What is in this article?:
- Stink bugs hit Kentucky beans
- Feed directly on pod
University of Kentucky Extension entomologist Doug Johnson encourages soybean producers to scout their fields as soon as possible for stink bugs and continue scouting until soybeans reach the beginning maturity, or R7, stage.
Purchase Area soybean producers are reporting large numbers of stink bugs in their fields. University of Kentucky Extension entomologist Doug Johnson encourages soybean producers to scout their fields as soon as possible for this pest and continue scouting until the soybeans reach the beginning maturity, or R7, stage.
"Late-season pests of soybeans are very dangerous, because they feed directly on the yield, and because they are often overlooked," said Johnson, who's in the UK College of Agriculture.
The large number of stink bug populations could partially be caused by the drought in the Purchase Area and other parts of western Kentucky. Typically, stink bugs feed on a variety of plants, but this year's drought may have limited their feeding options, causing them to concentrate on remaining crops. In addition to soybeans, this includes many grass crops, especially newly seeded ones.

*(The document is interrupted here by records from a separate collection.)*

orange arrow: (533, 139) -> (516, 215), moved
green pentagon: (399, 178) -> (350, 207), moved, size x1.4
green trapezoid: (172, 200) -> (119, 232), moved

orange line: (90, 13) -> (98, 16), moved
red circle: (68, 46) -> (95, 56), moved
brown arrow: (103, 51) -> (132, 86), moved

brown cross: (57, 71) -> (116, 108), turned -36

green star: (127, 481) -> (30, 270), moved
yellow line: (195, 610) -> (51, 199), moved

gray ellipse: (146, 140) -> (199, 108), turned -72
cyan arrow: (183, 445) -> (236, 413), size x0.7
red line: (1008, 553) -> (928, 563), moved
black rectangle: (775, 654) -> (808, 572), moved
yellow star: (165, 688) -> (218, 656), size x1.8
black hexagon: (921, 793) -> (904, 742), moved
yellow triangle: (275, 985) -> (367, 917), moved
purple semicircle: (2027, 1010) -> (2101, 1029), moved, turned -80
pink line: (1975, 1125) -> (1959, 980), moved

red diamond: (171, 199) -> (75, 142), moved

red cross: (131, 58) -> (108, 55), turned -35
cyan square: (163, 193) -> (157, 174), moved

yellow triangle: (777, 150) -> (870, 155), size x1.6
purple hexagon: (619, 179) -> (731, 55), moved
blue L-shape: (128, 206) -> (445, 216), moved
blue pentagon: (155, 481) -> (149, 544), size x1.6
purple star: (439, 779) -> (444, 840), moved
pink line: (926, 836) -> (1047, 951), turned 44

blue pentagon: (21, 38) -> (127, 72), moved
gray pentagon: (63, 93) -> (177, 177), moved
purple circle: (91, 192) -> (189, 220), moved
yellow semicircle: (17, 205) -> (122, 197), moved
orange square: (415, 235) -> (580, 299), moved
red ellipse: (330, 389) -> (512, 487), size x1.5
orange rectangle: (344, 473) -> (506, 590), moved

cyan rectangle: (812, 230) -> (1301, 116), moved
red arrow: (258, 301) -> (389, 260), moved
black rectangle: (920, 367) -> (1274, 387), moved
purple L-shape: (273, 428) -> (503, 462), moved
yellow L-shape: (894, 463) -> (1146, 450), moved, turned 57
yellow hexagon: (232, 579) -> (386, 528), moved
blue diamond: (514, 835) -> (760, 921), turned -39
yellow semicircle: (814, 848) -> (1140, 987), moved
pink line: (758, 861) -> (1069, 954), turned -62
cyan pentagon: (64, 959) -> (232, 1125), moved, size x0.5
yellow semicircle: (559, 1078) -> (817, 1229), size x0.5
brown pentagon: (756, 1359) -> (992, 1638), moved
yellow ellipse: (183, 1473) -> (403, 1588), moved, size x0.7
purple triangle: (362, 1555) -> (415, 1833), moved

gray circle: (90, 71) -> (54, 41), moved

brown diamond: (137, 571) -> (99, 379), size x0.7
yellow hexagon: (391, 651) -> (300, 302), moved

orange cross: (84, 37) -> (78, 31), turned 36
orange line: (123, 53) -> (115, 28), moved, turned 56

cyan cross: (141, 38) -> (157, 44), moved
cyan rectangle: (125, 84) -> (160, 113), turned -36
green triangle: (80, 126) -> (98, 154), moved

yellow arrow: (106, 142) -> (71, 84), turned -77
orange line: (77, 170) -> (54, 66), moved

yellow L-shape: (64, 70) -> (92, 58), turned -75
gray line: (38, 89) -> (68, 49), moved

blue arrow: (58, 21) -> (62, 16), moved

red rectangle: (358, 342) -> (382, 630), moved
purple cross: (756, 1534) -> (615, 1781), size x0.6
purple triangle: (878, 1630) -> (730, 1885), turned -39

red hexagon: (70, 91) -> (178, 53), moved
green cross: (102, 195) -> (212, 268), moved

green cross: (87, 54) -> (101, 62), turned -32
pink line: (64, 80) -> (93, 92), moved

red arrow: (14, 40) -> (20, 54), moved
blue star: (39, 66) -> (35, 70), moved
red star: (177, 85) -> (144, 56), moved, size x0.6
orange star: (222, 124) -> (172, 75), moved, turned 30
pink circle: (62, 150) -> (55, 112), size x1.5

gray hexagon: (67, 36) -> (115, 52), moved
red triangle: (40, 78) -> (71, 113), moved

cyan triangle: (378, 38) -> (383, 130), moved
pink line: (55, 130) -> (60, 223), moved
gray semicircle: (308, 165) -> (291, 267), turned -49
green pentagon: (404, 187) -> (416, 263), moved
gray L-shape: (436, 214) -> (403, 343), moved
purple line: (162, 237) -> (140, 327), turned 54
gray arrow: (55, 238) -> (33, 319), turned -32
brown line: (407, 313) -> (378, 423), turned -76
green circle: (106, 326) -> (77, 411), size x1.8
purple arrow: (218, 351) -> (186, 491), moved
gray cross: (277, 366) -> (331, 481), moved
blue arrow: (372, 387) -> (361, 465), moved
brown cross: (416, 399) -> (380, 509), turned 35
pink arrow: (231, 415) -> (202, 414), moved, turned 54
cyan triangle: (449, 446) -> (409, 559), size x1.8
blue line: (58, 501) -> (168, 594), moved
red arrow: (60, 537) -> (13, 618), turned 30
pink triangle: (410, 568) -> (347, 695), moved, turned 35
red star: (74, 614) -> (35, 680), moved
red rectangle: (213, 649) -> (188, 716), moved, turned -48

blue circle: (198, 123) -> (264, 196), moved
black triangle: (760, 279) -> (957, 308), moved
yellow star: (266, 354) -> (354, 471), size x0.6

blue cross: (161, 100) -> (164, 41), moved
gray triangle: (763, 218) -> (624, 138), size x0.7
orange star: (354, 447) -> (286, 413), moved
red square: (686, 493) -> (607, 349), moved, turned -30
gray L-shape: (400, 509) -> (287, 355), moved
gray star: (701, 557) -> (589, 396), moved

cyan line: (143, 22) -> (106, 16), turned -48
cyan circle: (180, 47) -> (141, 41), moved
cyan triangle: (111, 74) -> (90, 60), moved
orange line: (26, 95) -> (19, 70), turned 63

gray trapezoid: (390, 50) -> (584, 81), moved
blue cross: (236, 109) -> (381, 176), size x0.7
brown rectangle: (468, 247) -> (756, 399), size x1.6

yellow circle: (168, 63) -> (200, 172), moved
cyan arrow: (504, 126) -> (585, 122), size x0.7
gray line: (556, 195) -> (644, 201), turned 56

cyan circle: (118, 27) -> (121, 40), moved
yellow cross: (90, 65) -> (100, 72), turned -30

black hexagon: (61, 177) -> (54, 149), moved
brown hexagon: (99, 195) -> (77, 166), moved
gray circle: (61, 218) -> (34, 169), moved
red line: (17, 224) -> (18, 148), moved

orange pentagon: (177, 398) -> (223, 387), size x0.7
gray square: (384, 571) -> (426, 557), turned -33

Three or four stink bug species are common in Kentucky, and they are typically brown or green. Adults are about one-half- to three-quarter-inch in length and shield shaped. Stink bug nymphs are smaller, have colored spots on their backs and do not have wings.
Stink bug populations are normally higher in later-maturing fields, especially those with flowering plants. Adults tend to clump together. Early infestations may be found along the edge of a field.